Cilium will create a cilium_host virtual network card on each node and needs to configure an IP address. Since we want Cilium to coexist with TKE VPC-CNI network plugin, IP allocation needs to be handled by TKE VPC-CNI plugin, so Cilium doesn't handle IP allocation. Therefore, we need to manually specify an IP address that won't conflict through the local-router-ipv4 parameter. The IP address 169.254.32.16 won't conflict with other IPs on TKE, so this IP address is specified.
What to do if unable to connect to Cilium's helm repo?
When using helm to install Cilium, helm will get chart related information from Cilium's helm repo and download it. If unable to connect, it will report an error.
The solution is to download the chart compressed package in an environment that can connect:
$ helm pull cilium/cilium --version 1.18.3
$ ls cilium-*.tgz
cilium-1.18.3.tgz
Then copy the chart compressed package to the machine where helm installation is executed, and specify the path of the chart compressed package during installation:
helm upgrade --install cilium ./cilium-1.18.3.tgz \
--namespace kube-system \
-f values.yaml
How to optimize for large-scale scenarios?

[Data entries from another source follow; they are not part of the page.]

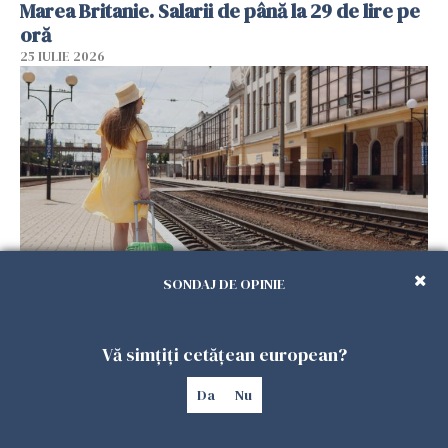
Marea Britanie. Salarii de până la 29 de lire pe
oră
25 IULIE 2026
SONDAJ DE OPINIE
Haos pe calea ferată în Italia! Timp de
aproape patru zile, trenurile spre Roma și
Milano pot întârzia până la 3 ore
Vă simțiți cetățean european?
25 IULIE 2026
Da
Nu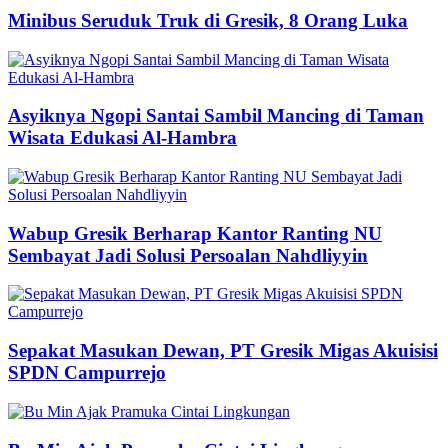
Minibus Seruduk Truk di Gresik, 8 Orang Luka
Asyiknya Ngopi Santai Sambil Mancing di Taman
Wisata Edukasi Al-Hambra
Wabup Gresik Berharap Kantor Ranting NU
Sembayat Jadi Solusi Persoalan Nahdliyyin
Sepakat Masukan Dewan, PT Gresik Migas Akuisisi
SPDN Campurrejo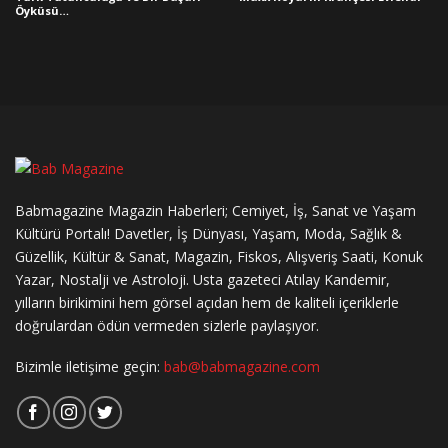
Öyküsü…
Babmagazine Magazin Haberleri; Cemiyet, İş, Sanat ve Yaşam
Kültürü Portalı! Davetler, İş Dünyası, Yaşam, Moda, Sağlık &
Güzellik, Kültür & Sanat, Magazin, Fiskos, Alışveriş Saati, Konuk
Yazar, Nostalji ve Astroloji. Usta gazeteci Atılay Kandemir,
yılların birikimini hem görsel açıdan hem de kaliteli içeriklerle
doğrulardan ödün vermeden sizlerle paylaşıyor.
Bizimle iletişime geçin:
bab@babmagazine.com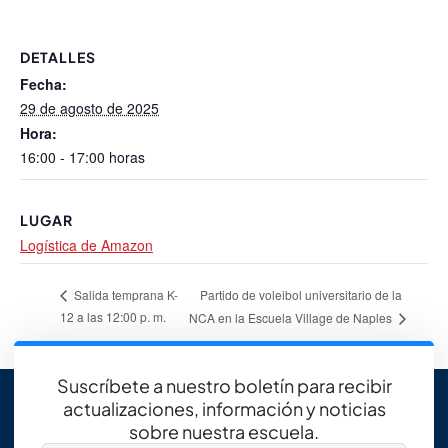
DETALLES
Fecha:
29 de agosto de 2025
Hora:
16:00 - 17:00 horas
LUGAR
Logística de Amazon
Partido de voleibol universitario de la
Salida temprana K-
12 a las 12:00 p. m.
NCA en la Escuela Village de Naples
Suscríbete a nuestro boletín para recibir
actualizaciones, información y noticias
sobre nuestra escuela.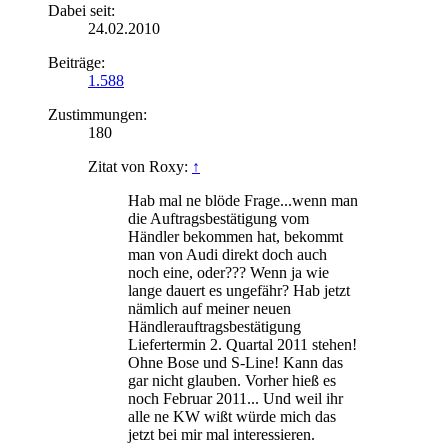
Dabei seit:
24.02.2010
Beiträge:
1.588
Zustimmungen:
180
Zitat von Roxy:
↑
Hab mal ne blöde Frage...wenn man
die Auftragsbestätigung vom
Händler bekommen hat, bekommt
man von Audi direkt doch auch
noch eine, oder??? Wenn ja wie
lange dauert es ungefähr? Hab jetzt
nämlich auf meiner neuen
Händlerauftragsbestätigung
Liefertermin 2. Quartal 2011 stehen!
Ohne Bose und S-Line! Kann das
gar nicht glauben. Vorher hieß es
noch Februar 2011... Und weil ihr
alle ne KW wißt würde mich das
jetzt bei mir mal interessieren.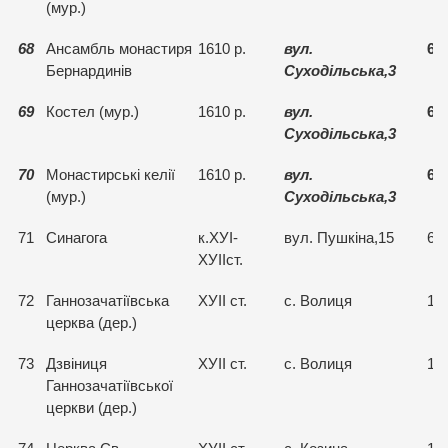
(мур.)
68
Ансамбль монастиря
1610 р.
вул.
68
Бернардинів
Суходільська,3
69
Костел (мур.)
1610 р.
вул.
68
Суходільська,3
70
Монастирські келії
1610 р.
вул.
68
(мур.)
Суходільська,3
71
Синагога
к.ХУІ-
вул. Пушкіна,15
68
ХУІІст.
72
Ганнозачатіївська
ХУІІ ст.
с. Волиця
15
церква (дер.)
73
Дзвіниця
ХУІІ ст.
с. Волиця
15
Ганнозачатіївської
церкви (дер.)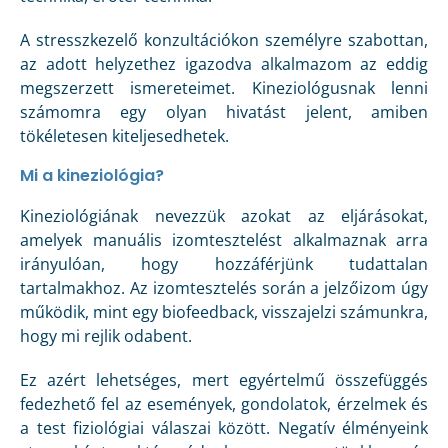
A stresszkezelő konzultációkon személyre szabottan,
az adott helyzethez igazodva alkalmazom az eddig
megszerzett ismereteimet. Kineziológusnak lenni
számomra egy olyan hivatást jelent, amiben
tökéletesen kiteljesedhetek.
Mi a kineziológia?
Kineziológiának nevezzük azokat az eljárásokat,
amelyek manuális izomtesztelést alkalmaznak arra
irányulóan, hogy hozzáférjünk tudattalan
tartalmakhoz. Az izomtesztelés során a jelzőizom úgy
működik, mint egy biofeedback, visszajelzi számunkra,
hogy mi rejlik odabent.
Ez azért lehetséges, mert egyértelmű összefüggés
fedezhető fel az események, gondolatok, érzelmek és
a test fiziológiai válaszai között. Negatív élményeink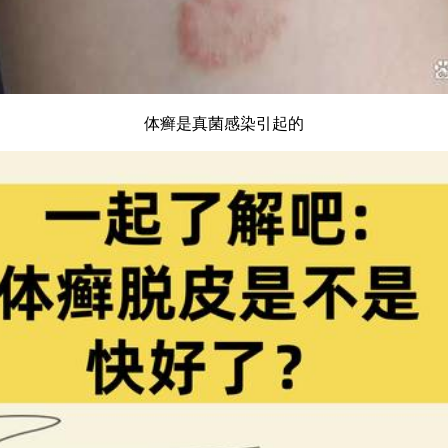
体癣是真菌感染引起的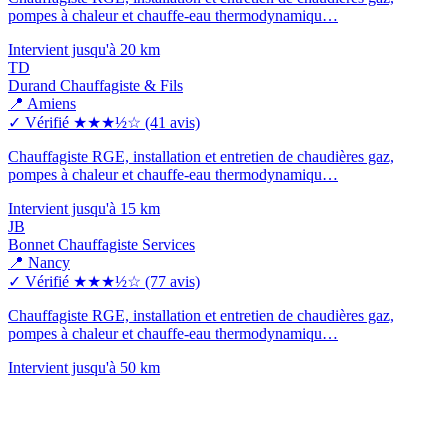
pompes à chaleur et chauffe-eau thermodynamiqu…
Intervient jusqu'à 20 km
TD
Durand Chauffagiste & Fils
📍 Amiens
✓ Vérifié
★★★½☆
(41 avis)
Chauffagiste RGE, installation et entretien de chaudières gaz,
pompes à chaleur et chauffe-eau thermodynamiqu…
Intervient jusqu'à 15 km
JB
Bonnet Chauffagiste Services
📍 Nancy
✓ Vérifié
★★★½☆
(77 avis)
Chauffagiste RGE, installation et entretien de chaudières gaz,
pompes à chaleur et chauffe-eau thermodynamiqu…
Intervient jusqu'à 50 km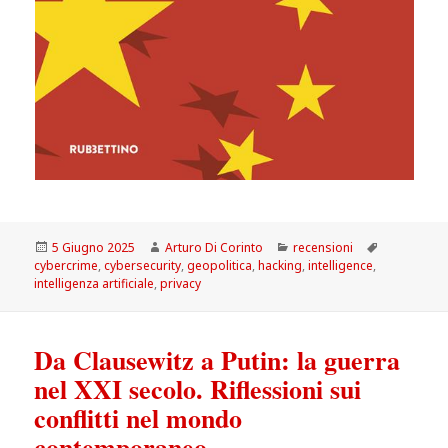
Scritto
Autore
Categorie
Tag
5 Giugno 2025
Arturo Di Corinto
recensioni
il
cybercrime
,
cybersecurity
,
geopolitica
,
hacking
,
intelligence
,
intelligenza artificiale
,
privacy
Da Clausewitz a Putin: la guerra
nel XXI secolo. Riflessioni sui
conflitti nel mondo
contemporaneo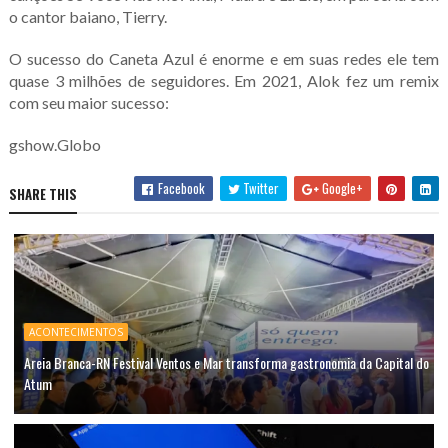
o cantor baiano, Tierry.
O sucesso do Caneta Azul é enorme e em suas redes ele tem
quase 3 milhões de seguidores. Em 2021, Alok fez um remix
com seu maior sucesso:
gshow.Globo
Facebook
Twitter
Google+
SHARE THIS
ACONTECIMENTOS
Areia Branca-RN Festival Ventos e Mar transforma gastronomia da Capital do
Atum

If the cluster scale is large, it's recommended to enable the CiliumEndpointSlice feature. This feature was introduced in version 1.11 and is still in Beta stage in the current version (1.18.3) (see CiliumEndpointSlice Graduation to Stable). In large-scale scenarios, this feature can significantly improve Cilium performance and reduce apiserver pressure.
It's not enabled by default. The enablement method is to add the --set ciliumEndpointSlice.enabled=true parameter when using helm to install Cilium.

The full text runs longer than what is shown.